In Δ PQR, PQ + QR > PR – – – – – – – – – – (1)

In Δ PSR, PS + SR > PR – – – – – – – – – (2)

In Δ SRQ, SR + RQ > SQ – – – – – – – – – (3)

In Δ PSQ, PS + PQ > SQ – – – – – – – – – – (4)

Adding the equations (1) , (2) , (3) and (4) we get,

PQ + QR + PS + SR + RQ + PS + PQ > PS + PS + SQ + SQ

=>( PQ + PQ ) + ( QR + QR ) + ( PS + PS ) + ( SR + SR ) > 2 PR + 2 SQ

=> 2 PQ + 2 QR + 2 PS + 2 SR > 2 PR + 2 SQ

=> 2 ( PQ + QR + PS + SR) > 2 ( PR + SQ )

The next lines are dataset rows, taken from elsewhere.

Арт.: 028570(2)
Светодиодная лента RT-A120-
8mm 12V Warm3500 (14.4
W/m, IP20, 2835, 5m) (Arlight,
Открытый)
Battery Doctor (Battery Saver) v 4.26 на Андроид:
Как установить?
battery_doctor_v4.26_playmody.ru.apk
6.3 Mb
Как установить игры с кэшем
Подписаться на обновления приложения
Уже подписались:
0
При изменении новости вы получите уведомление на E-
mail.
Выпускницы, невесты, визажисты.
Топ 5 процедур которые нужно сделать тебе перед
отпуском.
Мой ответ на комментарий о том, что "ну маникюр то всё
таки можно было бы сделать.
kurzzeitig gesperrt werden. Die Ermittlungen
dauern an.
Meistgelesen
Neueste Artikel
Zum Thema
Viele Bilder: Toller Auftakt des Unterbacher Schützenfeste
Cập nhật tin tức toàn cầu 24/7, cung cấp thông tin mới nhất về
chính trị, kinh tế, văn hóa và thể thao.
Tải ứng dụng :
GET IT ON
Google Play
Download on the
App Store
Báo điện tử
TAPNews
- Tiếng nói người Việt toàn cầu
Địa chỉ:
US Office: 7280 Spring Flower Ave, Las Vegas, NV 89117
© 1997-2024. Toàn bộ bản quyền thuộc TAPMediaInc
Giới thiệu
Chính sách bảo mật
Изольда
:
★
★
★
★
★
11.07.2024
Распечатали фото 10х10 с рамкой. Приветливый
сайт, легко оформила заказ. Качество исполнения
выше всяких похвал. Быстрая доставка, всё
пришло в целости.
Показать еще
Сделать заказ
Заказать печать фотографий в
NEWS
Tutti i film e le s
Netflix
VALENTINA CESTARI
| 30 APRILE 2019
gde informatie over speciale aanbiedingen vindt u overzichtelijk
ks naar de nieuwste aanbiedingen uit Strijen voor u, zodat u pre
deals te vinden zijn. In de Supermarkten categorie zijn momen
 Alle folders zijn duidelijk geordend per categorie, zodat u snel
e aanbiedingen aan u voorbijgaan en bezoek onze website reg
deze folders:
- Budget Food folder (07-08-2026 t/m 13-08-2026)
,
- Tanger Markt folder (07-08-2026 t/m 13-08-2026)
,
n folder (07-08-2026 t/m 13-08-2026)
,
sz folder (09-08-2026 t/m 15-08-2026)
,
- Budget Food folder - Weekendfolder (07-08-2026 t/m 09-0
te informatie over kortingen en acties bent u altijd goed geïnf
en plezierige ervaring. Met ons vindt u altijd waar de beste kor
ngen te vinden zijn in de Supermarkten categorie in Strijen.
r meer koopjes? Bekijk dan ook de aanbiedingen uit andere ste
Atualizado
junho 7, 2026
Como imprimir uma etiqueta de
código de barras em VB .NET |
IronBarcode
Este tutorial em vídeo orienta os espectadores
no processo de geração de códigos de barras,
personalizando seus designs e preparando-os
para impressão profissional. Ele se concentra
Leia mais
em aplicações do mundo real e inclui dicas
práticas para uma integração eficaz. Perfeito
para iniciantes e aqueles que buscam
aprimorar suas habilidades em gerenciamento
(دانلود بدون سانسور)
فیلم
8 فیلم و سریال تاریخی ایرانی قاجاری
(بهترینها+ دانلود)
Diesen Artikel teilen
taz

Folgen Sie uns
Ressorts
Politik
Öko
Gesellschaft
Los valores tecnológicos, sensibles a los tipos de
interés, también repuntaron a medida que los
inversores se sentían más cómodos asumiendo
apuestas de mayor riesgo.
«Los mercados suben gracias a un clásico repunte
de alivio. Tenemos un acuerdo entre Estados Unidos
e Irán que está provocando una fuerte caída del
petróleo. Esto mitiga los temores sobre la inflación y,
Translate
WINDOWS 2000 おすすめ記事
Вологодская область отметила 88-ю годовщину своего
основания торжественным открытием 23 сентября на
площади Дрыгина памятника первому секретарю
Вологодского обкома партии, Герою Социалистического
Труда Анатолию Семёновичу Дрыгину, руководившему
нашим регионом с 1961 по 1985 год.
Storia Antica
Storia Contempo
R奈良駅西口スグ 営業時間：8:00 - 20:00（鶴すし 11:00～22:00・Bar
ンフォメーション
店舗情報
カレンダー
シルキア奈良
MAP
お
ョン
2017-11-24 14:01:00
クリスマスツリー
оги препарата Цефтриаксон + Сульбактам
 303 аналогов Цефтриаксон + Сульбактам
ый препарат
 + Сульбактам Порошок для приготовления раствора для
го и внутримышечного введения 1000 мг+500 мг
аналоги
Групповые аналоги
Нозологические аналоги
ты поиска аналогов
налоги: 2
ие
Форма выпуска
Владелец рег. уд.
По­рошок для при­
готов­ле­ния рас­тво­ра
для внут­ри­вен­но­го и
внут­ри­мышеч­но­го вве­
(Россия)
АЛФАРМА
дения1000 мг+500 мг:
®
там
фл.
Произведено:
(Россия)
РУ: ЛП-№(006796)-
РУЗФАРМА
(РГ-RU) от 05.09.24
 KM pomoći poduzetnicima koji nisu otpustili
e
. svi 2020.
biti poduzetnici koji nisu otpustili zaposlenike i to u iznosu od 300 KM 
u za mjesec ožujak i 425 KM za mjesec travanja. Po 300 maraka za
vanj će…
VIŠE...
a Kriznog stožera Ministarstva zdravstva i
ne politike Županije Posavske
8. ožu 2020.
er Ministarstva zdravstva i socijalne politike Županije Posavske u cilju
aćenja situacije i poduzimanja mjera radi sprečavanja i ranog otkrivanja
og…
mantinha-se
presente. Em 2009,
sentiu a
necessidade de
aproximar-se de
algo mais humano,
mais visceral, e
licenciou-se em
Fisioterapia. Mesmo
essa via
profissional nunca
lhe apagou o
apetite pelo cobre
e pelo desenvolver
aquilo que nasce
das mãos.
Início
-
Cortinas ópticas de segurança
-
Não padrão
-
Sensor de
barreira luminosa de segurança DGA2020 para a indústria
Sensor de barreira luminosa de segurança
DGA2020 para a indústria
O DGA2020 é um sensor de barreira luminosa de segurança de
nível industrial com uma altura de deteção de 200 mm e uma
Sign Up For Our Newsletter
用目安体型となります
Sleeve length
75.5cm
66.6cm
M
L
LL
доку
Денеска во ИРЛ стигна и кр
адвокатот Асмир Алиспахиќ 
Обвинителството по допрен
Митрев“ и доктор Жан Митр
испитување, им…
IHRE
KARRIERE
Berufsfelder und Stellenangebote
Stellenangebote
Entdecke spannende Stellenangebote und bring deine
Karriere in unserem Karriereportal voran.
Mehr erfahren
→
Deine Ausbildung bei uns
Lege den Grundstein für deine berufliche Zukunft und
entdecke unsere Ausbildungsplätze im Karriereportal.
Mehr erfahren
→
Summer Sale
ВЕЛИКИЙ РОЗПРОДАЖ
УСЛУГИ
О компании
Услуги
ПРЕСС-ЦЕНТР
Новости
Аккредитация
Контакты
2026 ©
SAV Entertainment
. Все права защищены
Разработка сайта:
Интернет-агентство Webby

=> PQ + QR + PS + SR > PR + SQ

=> PQ + QR + RS + SP > PR + SQ

Hence, it is true.

 

Question 5:

PQRS is a quadrilateral. Is PQ + QR + RS + SA < 2 (PR + QS)?

Answer:

Since the sum of the lengths of any two sides of a triangle should be greater than the length of the third side.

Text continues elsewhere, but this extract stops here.